> On Fri, 5 Mar 2004, Roozbeh Pournader wrote:
> 
>> Honestly, license agreements are not applicable in Iran (and many other
>> countries). License Agreements may be important if you live in US and
>> some other countries, but don't have a case in Iran. In Iran, you only
>> have the copyright law.
> 
> And of course the contract law.  To be precise, the Islamic
> contract law ;).  Perhaps we should raise some funds to pay a
> lawyer to resolve this issue...
> 
> behdad
> 
>> roozbeh

This has been an interesting thread.  I have a story that relates to
this.  My youngest sister is turning into an accomplished painter.

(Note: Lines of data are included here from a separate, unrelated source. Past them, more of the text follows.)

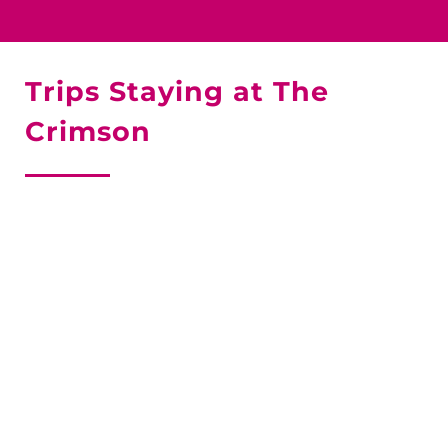
Trips Staying at The
Crimson
SKI JASPER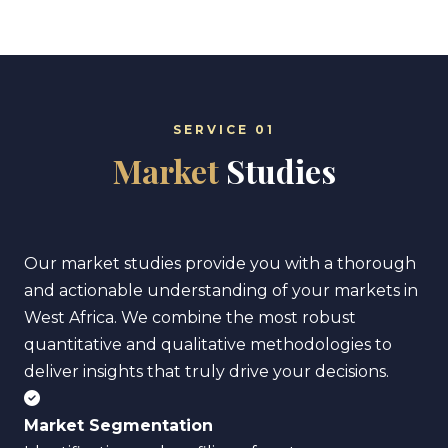
SERVICE 01
Market
Studies
Our market studies provide you with a thorough
and actionable understanding of your markets in
West Africa. We combine the most robust
quantitative and qualitative methodologies to
deliver insights that truly drive your decisions.
Market Segmentation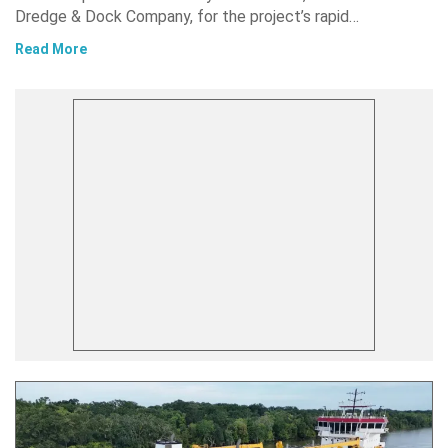
Dredge & Dock Company, for the project’s rapid…
Read More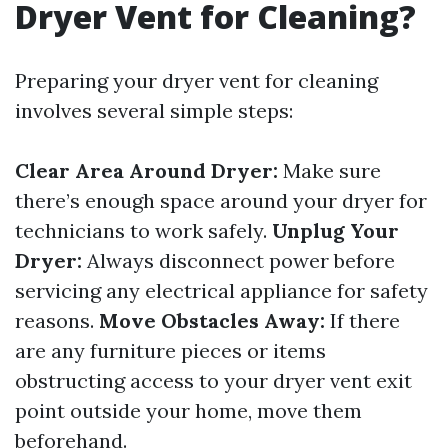
Dryer Vent for Cleaning?
Preparing your dryer vent for cleaning
involves several simple steps:
Clear Area Around Dryer:
Make sure
there’s enough space around your dryer for
technicians to work safely.
Unplug Your
Dryer:
Always disconnect power before
servicing any electrical appliance for safety
reasons.
Move Obstacles Away:
If there
are any furniture pieces or items
obstructing access to your dryer vent exit
point outside your home, move them
beforehand.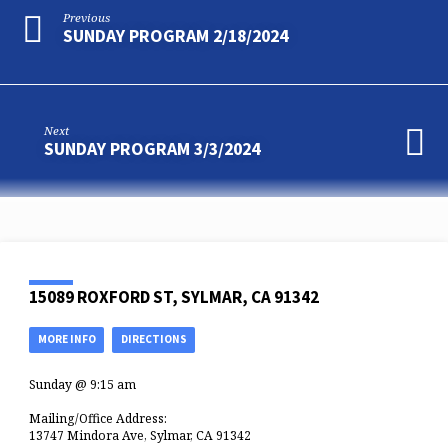
Previous
SUNDAY PROGRAM 2/18/2024
Next
SUNDAY PROGRAM 3/3/2024
15089 ROXFORD ST, SYLMAR, CA 91342
MORE INFO
DIRECTIONS
Sunday @ 9:15 am
Mailing/Office Address:
13747 Mindora Ave, Sylmar, CA 91342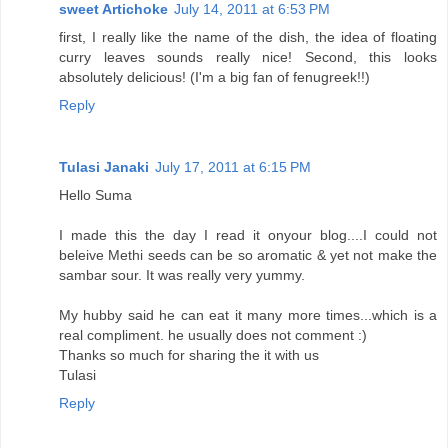
sweet Artichoke
July 14, 2011 at 6:53 PM
first, I really like the name of the dish, the idea of floating
curry leaves sounds really nice! Second, this looks
absolutely delicious! (I'm a big fan of fenugreek!!)
Reply
Tulasi Janaki
July 17, 2011 at 6:15 PM
Hello Suma
I made this the day I read it onyour blog....I could not
beleive Methi seeds can be so aromatic & yet not make the
sambar sour. It was really very yummy.
My hubby said he can eat it many more times...which is a
real compliment. he usually does not comment :)
Thanks so much for sharing the it with us
Tulasi
Reply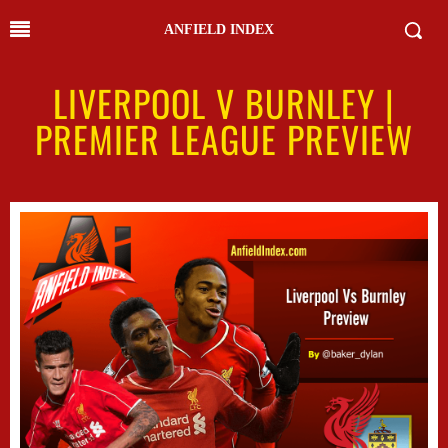
ANFIELD INDEX
LIVERPOOL V BURNLEY |
PREMIER LEAGUE PREVIEW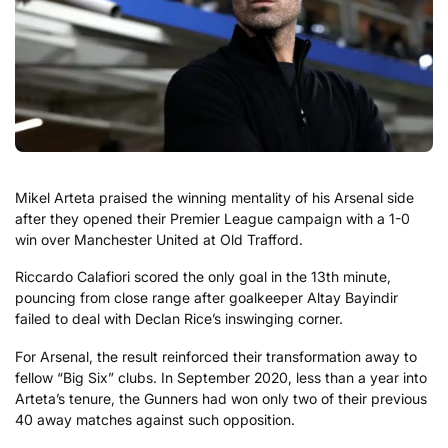
Mikel Arteta praised the winning mentality of his Arsenal side
after they opened their Premier League campaign with a 1-0
win over Manchester United at Old Trafford.
Riccardo Calafiori scored the only goal in the 13th minute,
pouncing from close range after goalkeeper Altay Bayindir
failed to deal with Declan Rice’s inswinging corner.
For Arsenal, the result reinforced their transformation away to
fellow “Big Six” clubs. In September 2020, less than a year into
Arteta’s tenure, the Gunners had won only two of their previous
40 away matches against such opposition.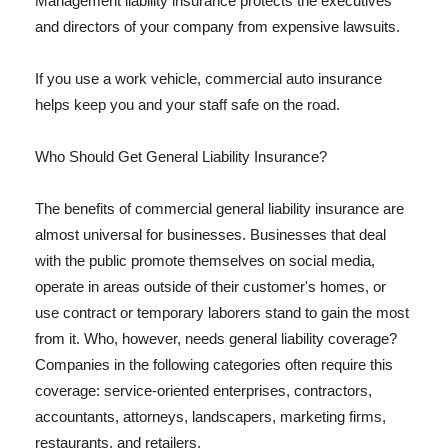
Management liability insurance protects the executives
and directors of your company from expensive lawsuits.
If you use a work vehicle, commercial auto insurance
helps keep you and your staff safe on the road.
Who Should Get General Liability Insurance?
The benefits of commercial general liability insurance are
almost universal for businesses. Businesses that deal
with the public promote themselves on social media,
operate in areas outside of their customer's homes, or
use contract or temporary laborers stand to gain the most
from it. Who, however, needs general liability coverage?
Companies in the following categories often require this
coverage: service-oriented enterprises, contractors,
accountants, attorneys, landscapers, marketing firms,
restaurants, and retailers.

On a recent visit to Iran, I brought back some of her works.  I asked
her to sign them.  She signed the back of the frame, rather than -- as
she put it -- deface the painting with her signature.  She felt that
she was only the conduit for the creativity and not the source and so
couldn't take credit for the work.  Her thinking is probably
influenced partly by modesty and partly by religion.

I don't know anything about the laws in Iran, but I would imagine that
this attitude probably permeates throughout the Intellectual Property
law.  Obviously this isn't good for the traditional software business
model (licensing binaries, and hiding the code), but I am not sure
that the Open Source business model wouldn't also be hurt by it.